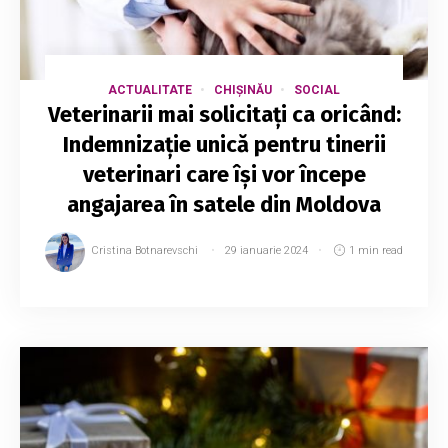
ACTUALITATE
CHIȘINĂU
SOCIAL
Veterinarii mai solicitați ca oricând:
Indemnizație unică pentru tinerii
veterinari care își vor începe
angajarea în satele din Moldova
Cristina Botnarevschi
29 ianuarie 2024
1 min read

== == ==

■ Task objective
The output should consist of every entry above, printed exactly, with the images removed.

■ Response area
ACTUALITATE
CHIȘINĂU
SOCIAL
Veterinarii mai solicitați ca oricând:
Indemnizație unică pentru tinerii
veterinari care își vor începe
angajarea în satele din Moldova
Cristina Botnarevschi
29 ianuarie 2024
1 min read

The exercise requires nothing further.